● Task details
Starting with the line that contains "2023 春の陣～」が2023年3月25日(土)に開催！", set down each line through the end of the entries below, exactly and with nothing added.

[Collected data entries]
+++
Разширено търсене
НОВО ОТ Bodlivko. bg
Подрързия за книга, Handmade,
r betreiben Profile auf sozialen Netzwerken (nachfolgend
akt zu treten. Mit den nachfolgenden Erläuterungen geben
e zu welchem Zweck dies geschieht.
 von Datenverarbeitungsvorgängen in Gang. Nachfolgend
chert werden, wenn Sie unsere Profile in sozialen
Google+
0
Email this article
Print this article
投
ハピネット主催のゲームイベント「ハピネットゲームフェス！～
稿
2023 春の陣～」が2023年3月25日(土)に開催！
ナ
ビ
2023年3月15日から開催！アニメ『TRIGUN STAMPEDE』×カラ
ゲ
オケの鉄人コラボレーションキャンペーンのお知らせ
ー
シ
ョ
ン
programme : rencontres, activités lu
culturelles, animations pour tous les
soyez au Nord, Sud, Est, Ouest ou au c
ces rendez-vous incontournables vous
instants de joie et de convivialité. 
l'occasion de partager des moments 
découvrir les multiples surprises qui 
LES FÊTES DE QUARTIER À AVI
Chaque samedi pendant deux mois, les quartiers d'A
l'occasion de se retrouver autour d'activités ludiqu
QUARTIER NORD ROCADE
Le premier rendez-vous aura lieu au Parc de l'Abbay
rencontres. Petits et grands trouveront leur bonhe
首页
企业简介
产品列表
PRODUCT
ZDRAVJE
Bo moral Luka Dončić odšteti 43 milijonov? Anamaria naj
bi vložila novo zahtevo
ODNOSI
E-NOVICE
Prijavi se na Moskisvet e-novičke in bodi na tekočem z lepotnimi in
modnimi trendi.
+++
● Output for this exercise
2023 春の陣～」が2023年3月25日(土)に開催！
ナ
ビ
2023年3月15日から開催！アニメ『TRIGUN STAMPEDE』×カラ
ゲ
オケの鉄人コラボレーションキャンペーンのお知らせ
ー
シ
ョ
ン
programme : rencontres, activités lu
culturelles, animations pour tous les
soyez au Nord, Sud, Est, Ouest ou au c
ces rendez-vous incontournables vous
instants de joie et de convivialité. 
l'occasion de partager des moments 
découvrir les multiples surprises qui 
LES FÊTES DE QUARTIER À AVI
Chaque samedi pendant deux mois, les quartiers d'A
l'occasion de se retrouver autour d'activités ludiqu
QUARTIER NORD ROCADE
Le premier rendez-vous aura lieu au Parc de l'Abbay
rencontres. Petits et grands trouveront leur bonhe
首页
企业简介
产品列表
PRODUCT
ZDRAVJE
Bo moral Luka Dončić odšteti 43 milijonov? Anamaria naj
bi vložila novo zahtevo
ODNOSI
E-NOVICE
Prijavi se na Moskisvet e-novičke in bodi na tekočem z lepotnimi in
modnimi trendi.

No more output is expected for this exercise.